Emission spéciale : Georges Perec (Panorama, 13 juillet 1988)

5 min

(Durée : 5'34 )

La contrainte comme moteur de l'écriture

En 1969, au lendemain de la sortie de son livre, Georges Perec revenait sur la structure du langage. Il constatait alors : 

Quand on écrit, on fait en général attention aux phrases, on essaie de moduler ses phrases. On fait attention aux mots, on choisit ses mots. Mais on ne fait pour ainsi dire pas attention aux lettres, c'est-à-dire au support graphique de l'écriture.

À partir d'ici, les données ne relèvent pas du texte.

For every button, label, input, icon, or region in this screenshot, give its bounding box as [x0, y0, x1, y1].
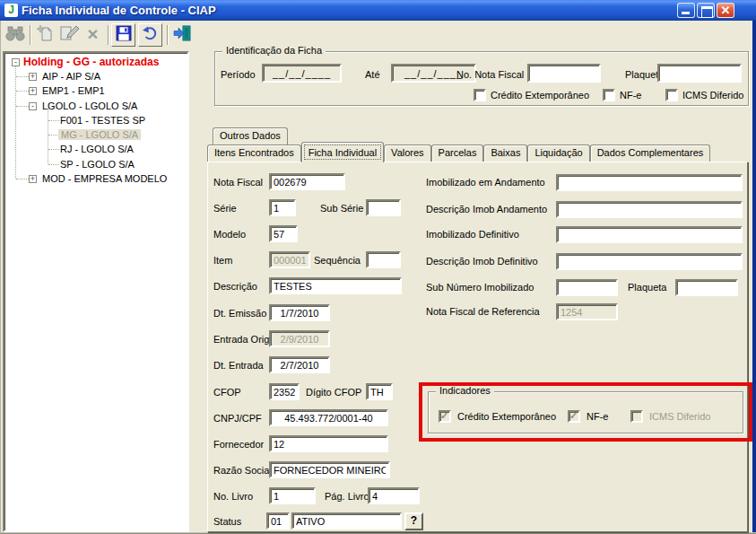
sub-numero-imobilizado-input[interactable] [556, 279, 618, 296]
digito-cfop-label: Dígito CFOP [306, 387, 361, 398]
exit-button[interactable] [169, 23, 194, 47]
maximize-button[interactable] [697, 3, 715, 18]
tab-baixas[interactable]: Baixas [483, 144, 527, 162]
tree-item-lgolo[interactable]: LGOLO - LGOLO S/A [42, 100, 137, 113]
plaqueta2-input[interactable] [675, 279, 738, 296]
credito-extemporaneo-checkbox[interactable] [474, 89, 486, 101]
no-livro-input[interactable] [269, 487, 316, 504]
tree-item-mod[interactable]: MOD - EMPRESA MODELO [42, 172, 167, 186]
status-code-input[interactable] [266, 512, 290, 530]
tab-valores[interactable]: Valores [384, 144, 430, 162]
no-nota-fiscal-input[interactable] [527, 64, 601, 83]
cnpj-cpf-label: CNPJ/CPF [213, 413, 262, 424]
dt-entrada-label: Dt. Entrada [213, 360, 264, 371]
toolbar: ✕ [0, 21, 756, 50]
toolbar-separator [108, 25, 109, 45]
no-livro-label: No. Livro [213, 491, 253, 502]
periodo-date-input[interactable]: __/__/____ [262, 64, 342, 83]
new-document-icon [37, 25, 55, 45]
save-button[interactable] [111, 23, 135, 47]
delete-button[interactable]: ✕ [81, 23, 105, 47]
imobilizado-andamento-label: Imobilizado em Andamento [426, 177, 545, 188]
item-label: Item [213, 255, 232, 266]
fornecedor-input[interactable] [269, 435, 388, 452]
sub-serie-input[interactable] [366, 199, 401, 216]
edit-button[interactable] [56, 23, 81, 47]
tree-expander-expand-icon[interactable]: + [29, 175, 37, 183]
descricao-label: Descrição [213, 281, 257, 292]
pag-livro-input[interactable] [368, 487, 420, 504]
titlebar: J Ficha Individual de Controle - CIAP [0, 0, 756, 21]
tab-dados-complementares[interactable]: Dados Complementares [590, 144, 711, 162]
fornecedor-label: Fornecedor [213, 439, 264, 450]
tab-parcelas[interactable]: Parcelas [431, 144, 484, 162]
tree-item-sp[interactable]: SP - LGOLO S/A [60, 158, 135, 171]
tree-item-aip[interactable]: AIP - AIP S/A [42, 70, 100, 83]
modelo-input[interactable] [269, 225, 298, 242]
sub-numero-imobilizado-label: Sub Número Imobilizado [426, 282, 534, 293]
sequencia-label: Sequência [314, 255, 361, 266]
tree-line [16, 106, 29, 107]
tree-expander-expand-icon[interactable]: + [29, 73, 37, 81]
nfe-checkbox[interactable] [603, 89, 615, 101]
serie-input[interactable] [269, 199, 296, 216]
imobilizado-definitivo-input[interactable] [556, 226, 743, 243]
status-help-button[interactable]: ? [404, 512, 423, 530]
tree-expander-collapse-icon[interactable]: - [12, 58, 20, 66]
cfop-input[interactable] [269, 383, 300, 400]
tab-itens-encontrados[interactable]: Itens Encontrados [207, 144, 301, 162]
edit-document-icon [59, 25, 79, 45]
descricao-imob-andamento-label: Descrição Imob Andamento [426, 204, 547, 214]
digito-cfop-input[interactable] [366, 383, 393, 400]
dt-entrada-input[interactable] [269, 356, 330, 373]
sub-serie-label: Sub Série [320, 203, 363, 214]
window-title: Ficha Individual de Controle - CIAP [22, 4, 216, 17]
cfop-label: CFOP [213, 387, 241, 398]
find-button[interactable] [3, 23, 27, 47]
tree-item-f001[interactable]: F001 - TESTES SP [60, 114, 145, 127]
tree-expander-expand-icon[interactable]: + [29, 87, 37, 95]
tree-line [16, 76, 29, 77]
tab-ficha-individual[interactable]: Ficha Individual [301, 142, 384, 162]
nota-fiscal-referencia-label: Nota Fiscal de Referencia [426, 306, 540, 317]
sequencia-input[interactable] [366, 251, 401, 268]
toolbar-separator [167, 25, 169, 45]
app-window: { "window": { "title": "Ficha Individual… [0, 0, 756, 534]
imobilizado-andamento-input[interactable] [556, 174, 743, 191]
new-button[interactable] [33, 23, 57, 47]
razao-social-input[interactable] [269, 461, 390, 478]
nfe-checkbox-label: NF-e [620, 90, 641, 101]
status-label: Status [213, 516, 241, 527]
plaqueta-input[interactable] [657, 64, 742, 83]
status-name-input[interactable] [291, 512, 402, 530]
window-border-right [752, 21, 756, 534]
descricao-imob-andamento-input[interactable] [556, 201, 743, 218]
company-tree: - Holding - GG - autorizadas + AIP - AIP… [3, 51, 189, 532]
delete-x-icon: ✕ [87, 28, 99, 42]
descricao-input[interactable] [269, 277, 402, 294]
close-button[interactable]: ✕ [717, 3, 734, 18]
imobilizado-definitivo-label: Imobilizado Definitivo [426, 229, 519, 240]
entrada-orig-input [269, 330, 330, 347]
tree-line [16, 179, 29, 179]
undo-arrow-icon [142, 26, 160, 44]
tree-expander-collapse-icon[interactable]: - [29, 102, 37, 110]
cnpj-cpf-input[interactable] [269, 409, 388, 426]
exit-door-icon [172, 25, 192, 45]
tree-item-holding[interactable]: Holding - GG - autorizadas [23, 56, 159, 69]
tree-item-mg-selected[interactable]: MG - LGOLO S/A [58, 128, 141, 142]
descricao-imob-definitivo-input[interactable] [556, 253, 743, 270]
app-icon: J [4, 4, 18, 17]
minimize-button[interactable] [677, 3, 695, 18]
toolbar-separator [30, 25, 31, 45]
tab-liquidacao[interactable]: Liquidação [527, 144, 589, 162]
red-highlight-annotation [419, 382, 752, 442]
window-border-left [0, 21, 1, 534]
icms-diferido-checkbox[interactable] [665, 89, 678, 101]
tree-item-rj[interactable]: RJ - LGOLO S/A [60, 143, 134, 156]
razao-social-label: Razão Social [213, 465, 272, 476]
dt-emissao-input[interactable] [269, 304, 330, 321]
undo-button[interactable] [138, 23, 162, 47]
nota-fiscal-input[interactable] [269, 173, 345, 190]
tree-item-emp1[interactable]: EMP1 - EMP1 [42, 84, 105, 98]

Si l'on décide de se priver, de faire disparaître un élément dans cet alphabet [...] on va avoir une véritable catastrophe qui va se produire, pour peu que la lettre que l'on choisisse soit importante.

S'inscrivant dans la tradition de l'écriture lipogrammatique remontant au VIe siècle avant J.-C., Perec a fait de la contrainte un moteur de l'écriture. Au départ, explique-t-il, pour pallier un manque d'imagination. 

Car la contrainte, en même temps qu'elle dynamise le travail langagier, dynamise dans un même mouvement le travail sur la narration. Notons quand même le clin d’œil de Perec : si la voyelle "e" s'éclipse de la page, le personnage de La Disparition s'appelle _"_Anton Voyl". Une homophonie qui en dit long. Deuxième clin d'oeil : quelques années plus tard, en 1975, Perec mettra en exergue de W ou le souvenir d'enfance la mention : "Pour E".